The New Farmers Law

The New Farmers Law

The new farmer’s Law has raised a lot of concerned in the country for past almost more than one year. There have been arguments for the Act and against the Act and there have been supportive arguments from both the sides. Although it is very early to say anything on the repercussions of the Act on the long standing and the after effects of it but we are going to discuss the merits and demerits of the Acts.


v The first argument about the issue is as to whether the Central Government is empowered to make laws in the field of Agriculture or nor?


Entry No. 42 of the Union List provided under the Seventh Schedule of the Constitution of India empowers the Union Government for making laws for Co-operative Federalism  and Entry no.33 in the  concurrent list again empowers the Union Government to make laws pertaining to trade and commerce pertaining to the production, supply and distribution of the products of any industry and these two entries if read together somehow empowers the Union Government to makes laws in this field but when we read entry no.14 of the Constitution, this makes it clear that only State is empowered to make laws in the field of Agriculture. It is noteworthy that the Parliament is empowered under Entry 34 of the Concurrent list to control the price of commodities. However, the exclusive warrant to bring substantial changes in the agricultural sector vests ab initio in the State Legislatures. Therefore, from the bare reading of the entries in the Lists under VII Schedule, the Union Government has done indirectly which it was not empowered and entitled to do directly.

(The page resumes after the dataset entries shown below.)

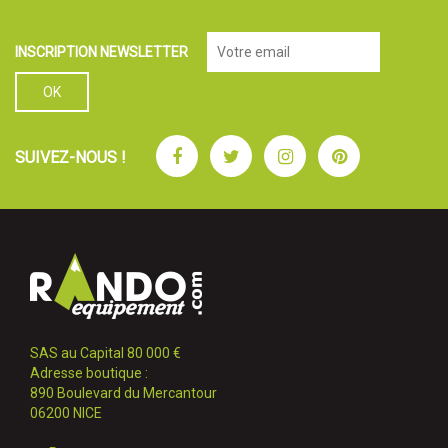
INSCRIPTION NEWSLETTER
Facebook
Twitter
Instagram
Pinterest
SUIVEZ-NOUS !
SAS au Capital 80 000 €
Adresse boutique :
890 Boulevard du Mercantour
06200 NICE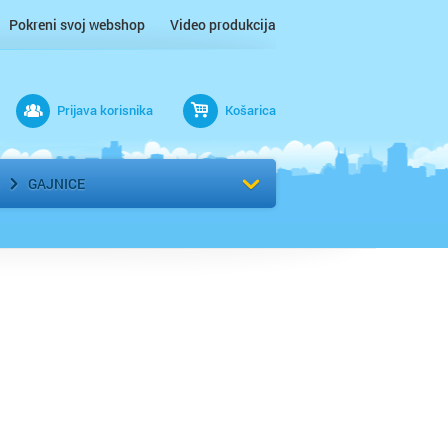
Pokreni svoj webshop
Video produkcija
Prijava korisnika
Košarica
rad
Odaberi kvart
GAJNICE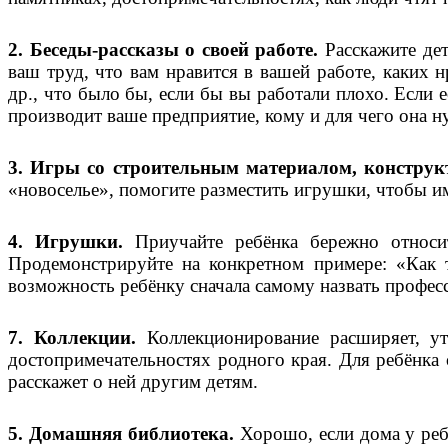
2. Беседы-рассказы о своей работе.
Расскажите дет
ваш труд, что вам нравится в вашей работе, каких н
др., что было бы, если бы вы работали плохо. Если 
производит ваше предприятие, кому и для чего она ну
3. Игры со строительным материалом, конструк
«новоселье», помогите разместить игрушки, чтобы и
4. Игрушки.
Приучайте ребёнка бережно относи
Продемонстрируйте на конкретном примере: «Как т
возможность ребёнку сначала самому назвать професс
7. Коллекции.
Коллекционирование расширяет, уто
достопримечательностях родного края. Для ребёнка 
расскажет о ней другим детям.
5. Домашняя библиотека.
Хорошо, если дома у реб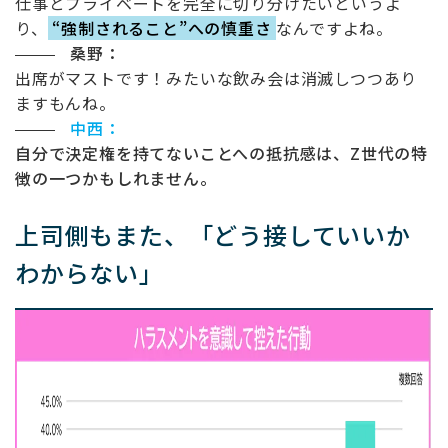
仕事とプライベートを完全に切り分けたいというよ
り、
“強制されること”への慎重さ
なんですよね。
桑野：
出席がマストです！みたいな飲み会は消滅しつつあり
ますもんね。
中西：
自分で決定権を持てないことへの抵抗感は、Z世代の特
徴の一つかもしれません。
上司側もまた、「どう接していいか
わからない」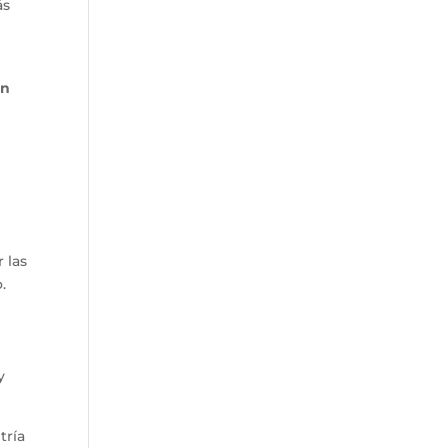
ás
on
 las
.
y
tría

v Effect on the APMCs in the State after the newly introduced agricultural trade and commerce mechanisms (Private Mandi).

It is argued by the Union Government and the supporters of the Act that the implementation of the these Acts will not result in the eradication of the APMCs in the State. It would rather generate a healthy competition between the APMCs and the newly introduced agricultural trade and commerce mechanisms. The objective of regulating agricultural markets was to protect farmers from exploitation by intermediaries, ensure better prices and timely payments which it failed to achieve. It is also argued that it will give better infrastructure, enticing incentives to the Farmers. The farmers need not to pay profligate commissions to the Commissioned Agents and the 2% Mandi Tax is also waived in this system. Whereas on the contrary it is stated against the Acts is that it is beneficial for private and big business houses only.  regulate the supply of certain essential commodities only under exceptional/extraordinary circumstances and lifting of the stock-holding limit with some conditions is derisive as it will lead to inconceivable hoarding and inflation in the market and the Government would have a limited and emergent monitoring of prices of the essential commodities. The stock limits of the essential commodities have also been uplifted which could in future will endanger the rights of the farmers. The business houses will have an edge over the Farmers since they can establish their warehousing hubs, logistics hubs to stock the agricultural produce for a longer period.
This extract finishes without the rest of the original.